Naturalization is also a fiction of law. By it, the government can pretend that natural-ized persons are natural citizens just like those born being citizens. After natural-ization, they are considered to be natural members of the American family and not adoptees. That is a good thing. Everyone knows that it’s like a dart to the heart when some bully or older sibling yells, “You’re adopted!” That implies that you are unnatural and therefore second class and an outsider by birth, rather than a natural insider.
So how does this relate to one Barack H. Obama II? It’s not related to his naturalization since he was never naturalized (that we know of, but we know hardly anything since all records are sealed, destroyed, missing, or counterfeit). Rather, it is related to the office to which he was elected, and whether or not he was actually ever eligible to hold it.
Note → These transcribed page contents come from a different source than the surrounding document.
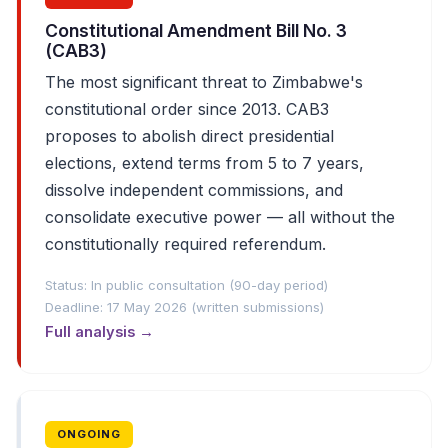
Constitutional Amendment Bill No. 3
(CAB3)
The most significant threat to Zimbabwe's
constitutional order since 2013. CAB3
proposes to abolish direct presidential
elections, extend terms from 5 to 7 years,
dissolve independent commissions, and
consolidate executive power — all without the
constitutionally required referendum.
Status: In public consultation (90-day period)
Deadline: 17 May 2026 (written submissions)
Full analysis →
ONGOING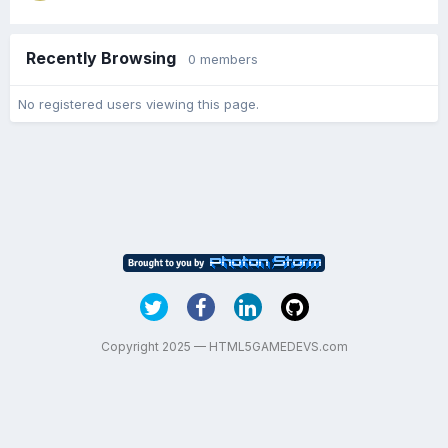
Recently Browsing
0 members
No registered users viewing this page.
Copyright 2025 — HTML5GAMEDEVS.com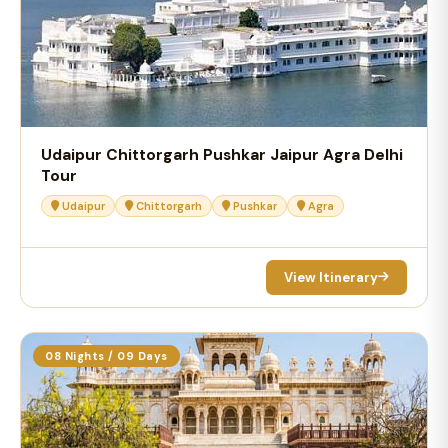
Udaipur Chittorgarh Pushkar Jaipur Agra Delhi
Tour
Udaipur
Chittorgarh
Pushkar
Agra
View Itinerary
08 Nights / 09 Days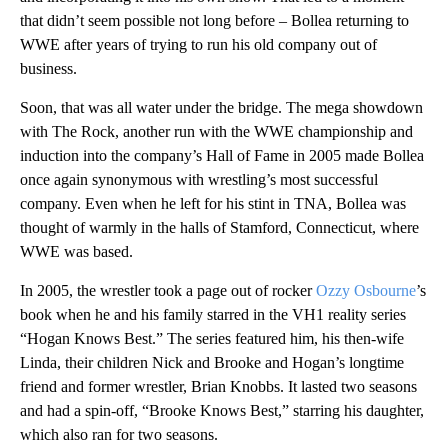
that didn’t seem possible not long before – Bollea returning to
WWE after years of trying to run his old company out of
business.
Soon, that was all water under the bridge. The mega showdown
with The Rock, another run with the WWE championship and
induction into the company’s Hall of Fame in 2005 made Bollea
once again synonymous with wrestling’s most successful
company. Even when he left for his stint in TNA, Bollea was
thought of warmly in the halls of Stamford, Connecticut, where
WWE was based.
In 2005, the wrestler took a page out of rocker
Ozzy Osbourne
’s
book when he and his family starred in the VH1 reality series
“Hogan Knows Best.” The series featured him, his then-wife
Linda, their children Nick and Brooke and Hogan’s longtime
friend and former wrestler, Brian Knobbs. It lasted two seasons
and had a spin-off, “Brooke Knows Best,” starring his daughter,
which also ran for two seasons.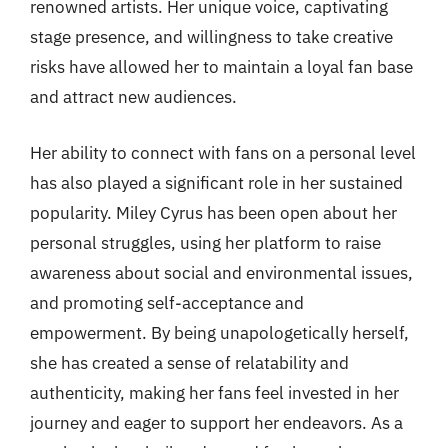
renowned artists. Her unique voice, captivating
stage presence, and willingness to take creative
risks have allowed her to maintain a loyal fan base
and attract new audiences.
Her ability to connect with fans on a personal level
has also played a significant role in her sustained
popularity. Miley Cyrus has been open about her
personal struggles, using her platform to raise
awareness about social and environmental issues,
and promoting self-acceptance and
empowerment. By being unapologetically herself,
she has created a sense of relatability and
authenticity, making her fans feel invested in her
journey and eager to support her endeavors. As a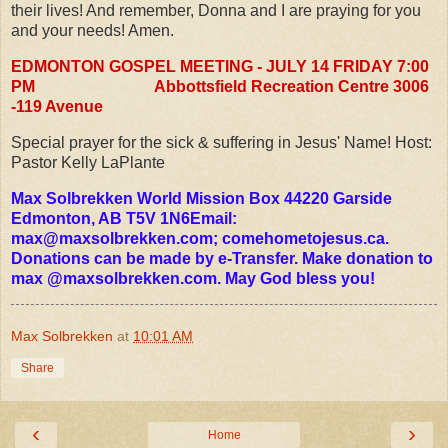
their lives! And remember, Donna and I are praying for you
and your needs! Amen.
EDMONTON GOSPEL MEETING - JULY 14 FRIDAY 7:00
PM
Abbottsfield Recreation Centre 3006
-119 Avenue
Special prayer for the sick & suffering in Jesus' Name! Host:
Pastor Kelly LaPlante
Max Solbrekken World Mission Box 44220 Garside
Edmonton, AB T5V 1N6Email:
max@maxsolbrekken.com
; comehometojesus.ca.
Donations can be made by e-Transfer. Make donation to
max @maxsolbrekken.com. May God bless you!
Max Solbrekken
at
10:01 AM
Share
‹
›
Home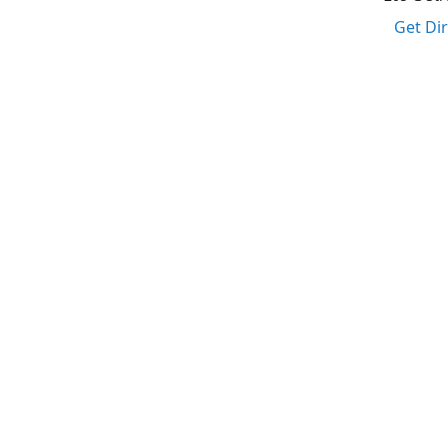
Get Di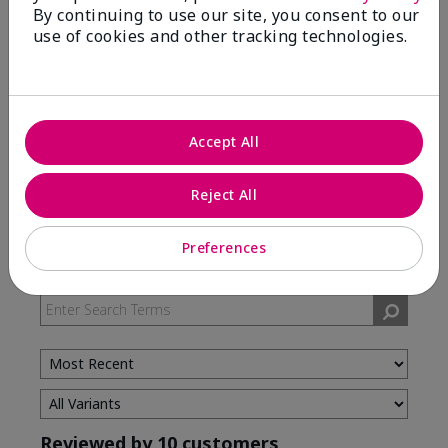
By continuing to use our site, you consent to our
use of cookies and other tracking technologies.
5 Stars
7
4 Stars
3
3 Stars
0
2 Stars
0
Accept All
1 Star
0
Reject All
Skin Type
Preferences
Filter
reviews
by
Skin
Type
Reviewed by 10 customers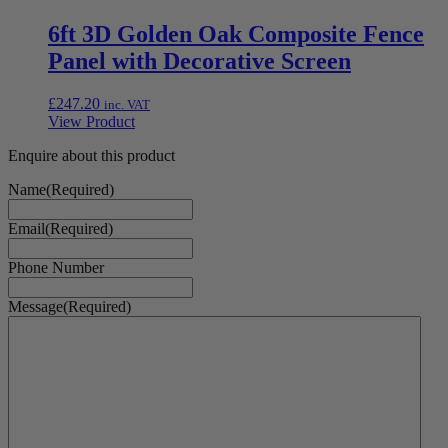
6ft 3D Golden Oak Composite Fence
Panel with Decorative Screen
£
247.20
inc. VAT
View Product
Enquire about this product
Name
(Required)
Email
(Required)
Phone Number
Message
(Required)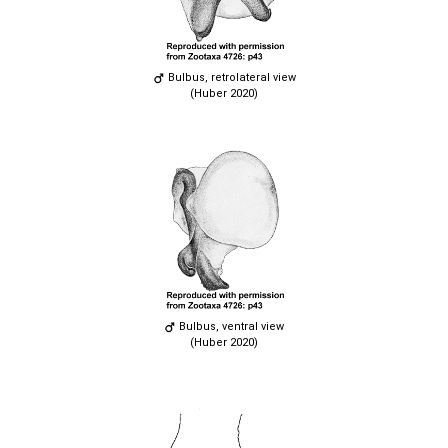
Bulbus, retrolateral view
(Huber 2020)
Bulbus, ventral view
(Huber 2020)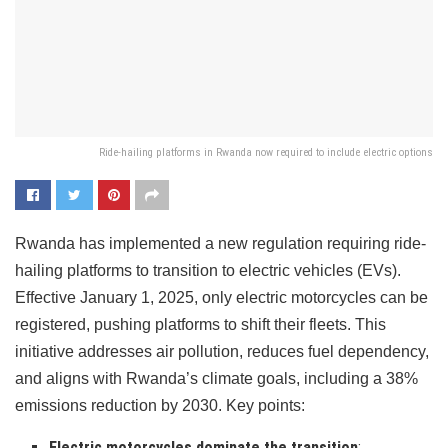
Ride-hailing platforms in Rwanda now required to include electric options
Rwanda has implemented a new regulation requiring ride-
hailing platforms to transition to electric vehicles (EVs).
Effective January 1, 2025, only electric motorcycles can be
registered, pushing platforms to shift their fleets. This
initiative addresses air pollution, reduces fuel dependency,
and aligns with Rwanda’s climate goals, including a 38%
emissions reduction by 2030. Key points:
Electric motorcycles dominate the transition
: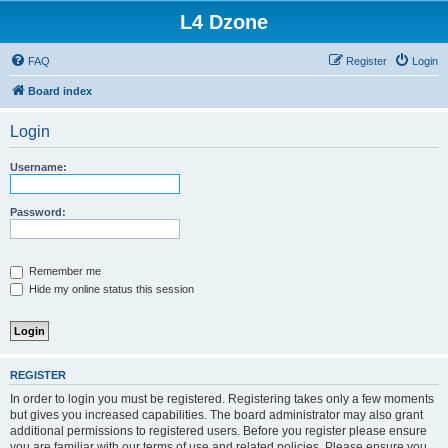
L4 Dzone
FAQ
Register
Login
Board index
Login
Username:
Password:
Remember me
Hide my online status this session
REGISTER
In order to login you must be registered. Registering takes only a few moments
but gives you increased capabilities. The board administrator may also grant
additional permissions to registered users. Before you register please ensure
you are familiar with our terms of use and related policies. Please ensure you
That question springs from the the requirement set forth in plain English in the United States Constitution: “No person, except a natural born citizen, [or a citizen of the United States at the time of the adoption of this Constitution] shall be eligible to the office of the President.” [brackets added]
Since Obama was not alive when the Constitution was adopted, he is required to be what all Presidents before him were (with one lying exception) – a natural born citizen. So does Obama meet the primary requirement of the Constitution? Or does he fail to meet it and therefore fall under the authority of the 20th Amendment by which Congress is to reject any President or Vice President that fails to qualify by the Constitution’s criteria?
That is a question that most intelligent people in the U.S. government know the answer to but are afraid to acknowledge. And that is because he manifestly does not quality since he is not a natural born citizen, and yet he is the President anyway because not one single person in all of public American life had the courage to state the obvious: The emperor has no constitutional clothing. The fix was in, and in big-time.
If he is not a natural born citizen, then what kind of citizen is he?
Americans can be divided into four different varieties, only three of which are acknowledged by the government (though not publicly). They are: natural born citizens, native-born citizens, and naturalized citizens. The forth unacknowledged type is presumptive citizens, i.e., citizens by policy.